## Assigned task
Go through the listing below and work out how many lines hold "directora"; reply with the figure alone.

## The input
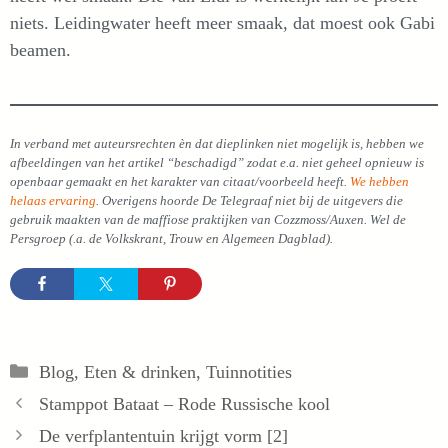
niets. Leidingwater heeft meer smaak, dat moest ook Gabi
beamen.
In verband met auteursrechten èn dat dieplinken niet mogelijk is, hebben we
afbeeldingen van het artikel “beschadigd” zodat e.a. niet geheel opnieuw is
openbaar gemaakt en het karakter van citaat/voorbeeld heeft.
We hebben
helaas ervaring
. Overigens hoorde De Telegraaf niet bij de uitgevers die
gebruik maakten van de maffiose praktijken van Cozzmoss/Auxen. Wel de
Persgroep (.a. de Volkskrant, Trouw en Algemeen Dagblad).
Categorieën
Blog
,
Eten & drinken
,
Tuinnotities
Stamppot Bataat – Rode Russische kool
De verfplantentuin krijgt vorm [2]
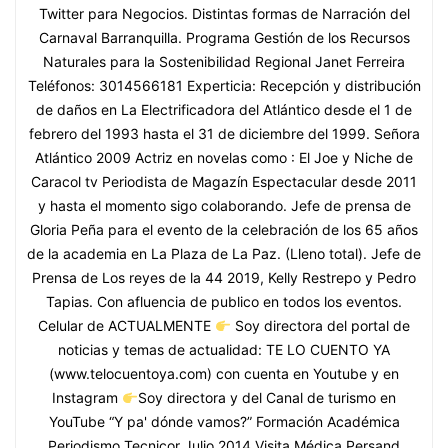
Twitter para Negocios. Distintas formas de Narración del
Carnaval Barranquilla. Programa Gestión de los Recursos
Naturales para la Sostenibilidad Regional Janet Ferreira
Teléfonos: 3014566181 Experticia: Recepción y distribución
de daños en La Electrificadora del Atlántico desde el 1 de
febrero del 1993 hasta el 31 de diciembre del 1999. Señora
Atlántico 2009 Actriz en novelas como : El Joe y Niche de
Caracol tv Periodista de Magazín Espectacular desde 2011
y hasta el momento sigo colaborando. Jefe de prensa de
Gloria Peña para el evento de la celebración de los 65 años
de la academia en La Plaza de La Paz. (Lleno total). Jefe de
Prensa de Los reyes de la 44 2019, Kelly Restrepo y Pedro
Tapias. Con afluencia de publico en todos los eventos.
Celular de ACTUALMENTE
Soy directora del portal de
noticias y temas de actualidad: TE LO CUENTO YA
(www.telocuentoya.com) con cuenta en Youtube y en
Instagram
Soy directora y del Canal de turismo en
YouTube “Y pa' dónde vamos?” Formación Académica
Periodismo Tecnicor Julio 2014 Visita Médica Persand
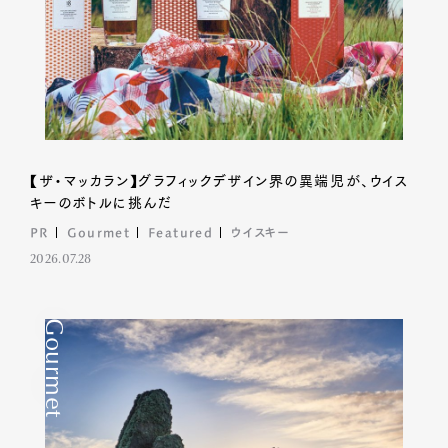
【ザ・マッカラン】グラフィックデザイン界の異端児が、ウイス
キーのボトルに挑んだ
PR
Gourmet
Featured
ウイスキー
2026.07.28
Gourmet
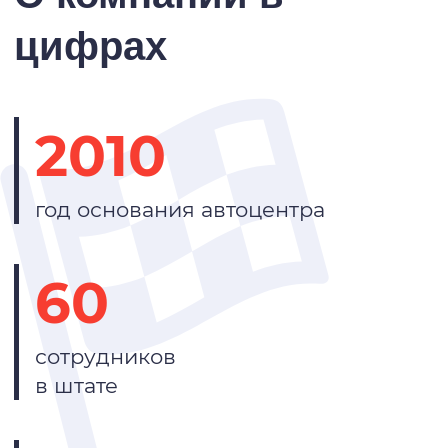
цифрах
2010
год основания автоцентра
60
сотрудников
в штате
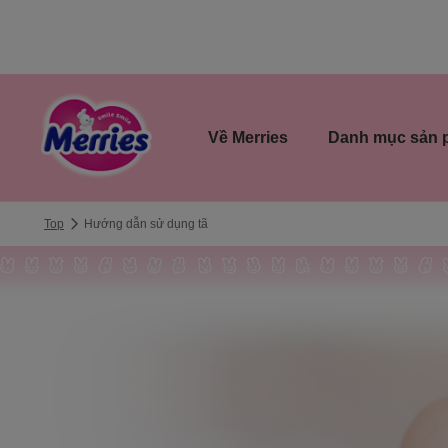
Về Merries
Danh mục sản
Top
Hướng dẫn sử dụng tã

## Solution below
2